WHAT NEEDS TO BE DONE: What is needed is a faithful transcription of all the data below, pictures excluded.

Items listed in a dataset
===
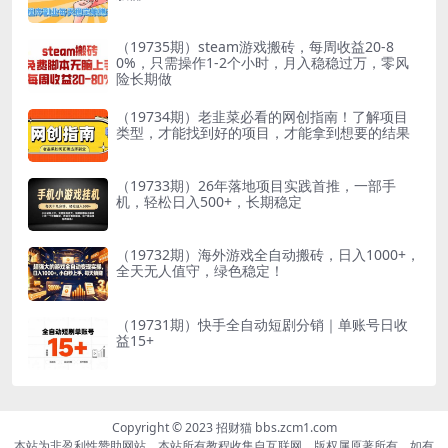
（19735期）steam游戏搬砖，每周收益20-8
0%，只需操作1-2个小时，月入稳稳过万，零风
险长期做
（19734期）老韭菜必看的网创指南！了解项目
类型，才能找到好的项目，才能拿到想要的结果
（19733期）26年落地项目实践首推，一部手
机，轻松日入500+，长期稳定
（19732期）海外游戏全自动搬砖，日入1000+，
全天无人值守，绿色稳定！
（19731期）快手全自动短剧分销｜单账号日收
益15+
Copyright © 2023 招财猫 bbs.zcm1.com
本站为非盈利性赞助网站，本站所有教程收集自互联网，版权属原著所有，如有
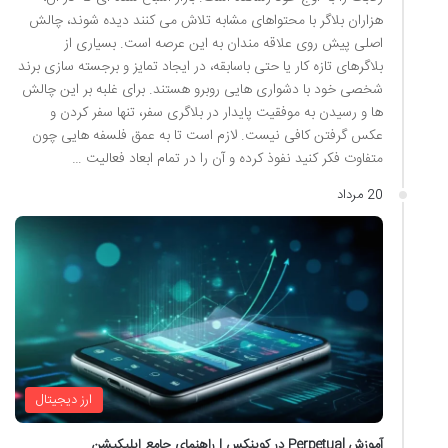
هزاران بلاگر با محتواهای مشابه تلاش می کنند دیده شوند، چالش
اصلی پیش روی علاقه مندان به این عرصه است. بسیاری از
بلاگرهای تازه کار یا حتی باسابقه، در ایجاد تمایز و برجسته سازی برند
شخصی خود با دشواری هایی روبرو هستند. برای غلبه بر این چالش
ها و رسیدن به موفقیت پایدار در بلاگری سفر، تنها سفر کردن و
عکس گرفتن کافی نیست. لازم است تا به عمق فلسفه هایی چون
متفاوت فکر کنید نفوذ کرده و آن را در تمام ابعاد فعالیت …
20 مرداد
ارز دیجیتال
آموزش Perpetual در کوینکس | راهنمای جامع اپلیکیشن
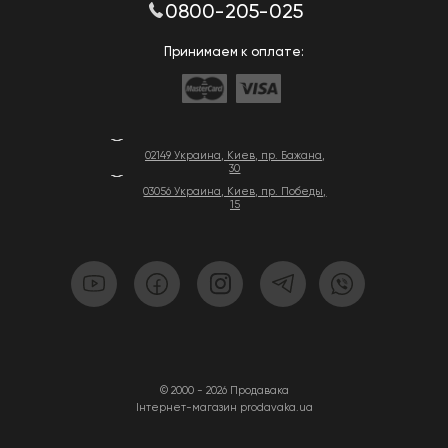
0800-205-025
Принимаем к оплате:
02149 Украина, Киев, пр. Бажана,
30
03056 Украина, Киев, пр. Победы,
15
© 2000 - 2026 Продавака
Інтернет-магазин prodavaka.ua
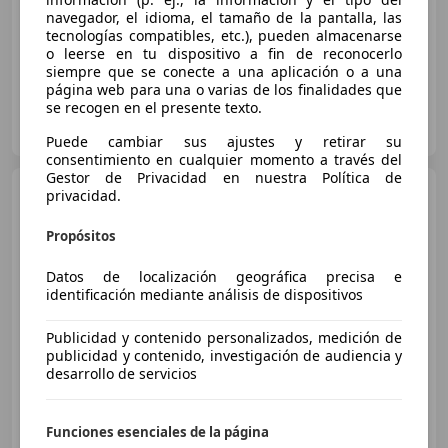
navegador, el idioma, el tamaño de la pantalla, las
05/2024
5.200 km
Gasolina
700 kW (952 CV)
tecnologías compatibles, etc.), pueden almacenarse
o leerse en tu dispositivo a fin de reconocerlo
siempre que se conecte a una aplicación o a una
página web para una o varias de los finalidades que
se recogen en el presente texto.
Particular
ES-34120 Carrión de los Condes
Guar
Puede cambiar sus ajustes y retirar su
consentimiento en cualquier momento a través del
Gestor de Privacidad en nuestra Política de
Yamaha MT-07
privacidad.
Propósitos
Datos de localización geográfica precisa e
identificación mediante análisis de dispositivos
Publicidad y contenido personalizados, medición de
publicidad y contenido, investigación de audiencia y
desarrollo de servicios
€ 6.950
Funciones esenciales de la página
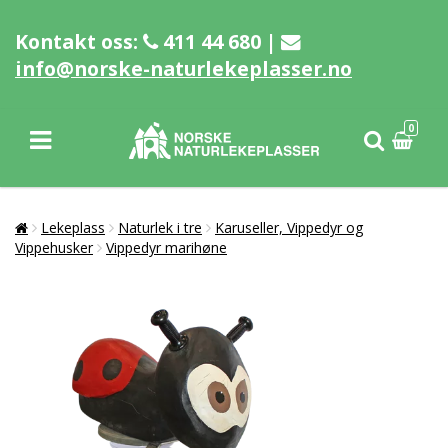
Kontakt oss:
411 44 680 |
info@norske-naturlekeplasser.no
0
Lekeplass
Naturlek i tre
Karuseller, Vippedyr og
Vippehusker
Vippedyr marihøne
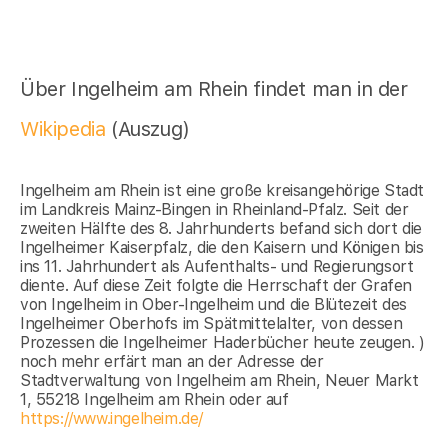
Über Ingelheim am Rhein findet man in der
Wikipedia
(Auszug)
Ingelheim am Rhein ist eine große kreisangehörige Stadt
im Landkreis Mainz-Bingen in Rheinland-Pfalz. Seit der
zweiten Hälfte des 8. Jahrhunderts befand sich dort die
Ingelheimer Kaiserpfalz, die den Kaisern und Königen bis
ins 11. Jahrhundert als Aufenthalts- und Regierungsort
diente. Auf diese Zeit folgte die Herrschaft der Grafen
von Ingelheim in Ober-Ingelheim und die Blütezeit des
Ingelheimer Oberhofs im Spätmittelalter, von dessen
Prozessen die Ingelheimer Haderbücher heute zeugen. )
noch mehr erfärt man an der Adresse der
Stadtverwaltung von Ingelheim am Rhein, Neuer Markt
1, 55218 Ingelheim am Rhein oder auf
https://www.ingelheim.de/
===
YOUR SOLUTION:
（19735期）steam游戏搬砖，每周收益20-8
0%，只需操作1-2个小时，月入稳稳过万，零风
险长期做
（19734期）老韭菜必看的网创指南！了解项目
类型，才能找到好的项目，才能拿到想要的结果
（19733期）26年落地项目实践首推，一部手
机，轻松日入500+，长期稳定
（19732期）海外游戏全自动搬砖，日入1000+，
全天无人值守，绿色稳定！
（19731期）快手全自动短剧分销｜单账号日收
益15+
Copyright © 2023 招财猫 bbs.zcm1.com
本站为非盈利性赞助网站，本站所有教程收集自互联网，版权属原著所有，如有
هزاران بلاگر با محتواهای مشابه تلاش می کنند دیده شوند، چالش
اصلی پیش روی علاقه مندان به این عرصه است. بسیاری از
بلاگرهای تازه کار یا حتی باسابقه، در ایجاد تمایز و برجسته سازی برند
شخصی خود با دشواری هایی روبرو هستند. برای غلبه بر این چالش
ها و رسیدن به موفقیت پایدار در بلاگری سفر، تنها سفر کردن و
عکس گرفتن کافی نیست. لازم است تا به عمق فلسفه هایی چون
متفاوت فکر کنید نفوذ کرده و آن را در تمام ابعاد فعالیت …
20 مرداد
ارز دیجیتال
آموزش Perpetual در کوینکس | راهنمای جامع اپلیکیشن
0800-205-025
Принимаем к оплате:
02149 Украина, Киев, пр. Бажана,
30
03056 Украина, Киев, пр. Победы,
15
© 2000 - 2026 Продавака
Інтернет-магазин prodavaka.ua
navegador, el idioma, el tamaño de la pantalla, las
05/2024
5.200 km
Gasolina
700 kW (952 CV)
tecnologías compatibles, etc.), pueden almacenarse
o leerse en tu dispositivo a fin de reconocerlo
siempre que se conecte a una aplicación o a una
página web para una o varias de los finalidades que
se recogen en el presente texto.
Particular
ES-34120 Carrión de los Condes
Guar
Puede cambiar sus ajustes y retirar su
consentimiento en cualquier momento a través del
Gestor de Privacidad en nuestra Política de
Yamaha MT-07
privacidad.
Propósitos
Datos de localización geográfica precisa e
identificación mediante análisis de dispositivos
Publicidad y contenido personalizados, medición de
publicidad y contenido, investigación de audiencia y
desarrollo de servicios
€ 6.950
Funciones esenciales de la página
Kontakt oss:
411 44 680 |
info@norske-naturlekeplasser.no
0
Lekeplass
Naturlek i tre
Karuseller, Vippedyr og
Vippehusker
Vippedyr marihøne
Über Ingelheim am Rhein findet man in der
Wikipedia
(Auszug)
Ingelheim am Rhein ist eine große kreisangehörige Stadt
im Landkreis Mainz-Bingen in Rheinland-Pfalz. Seit der
zweiten Hälfte des 8. Jahrhunderts befand sich dort die
Ingelheimer Kaiserpfalz, die den Kaisern und Königen bis
ins 11. Jahrhundert als Aufenthalts- und Regierungsort
diente. Auf diese Zeit folgte die Herrschaft der Grafen
von Ingelheim in Ober-Ingelheim und die Blütezeit des
Ingelheimer Oberhofs im Spätmittelalter, von dessen
Prozessen die Ingelheimer Haderbücher heute zeugen. )
noch mehr erfärt man an der Adresse der
Stadtverwaltung von Ingelheim am Rhein, Neuer Markt
1, 55218 Ingelheim am Rhein oder auf
https://www.ingelheim.de/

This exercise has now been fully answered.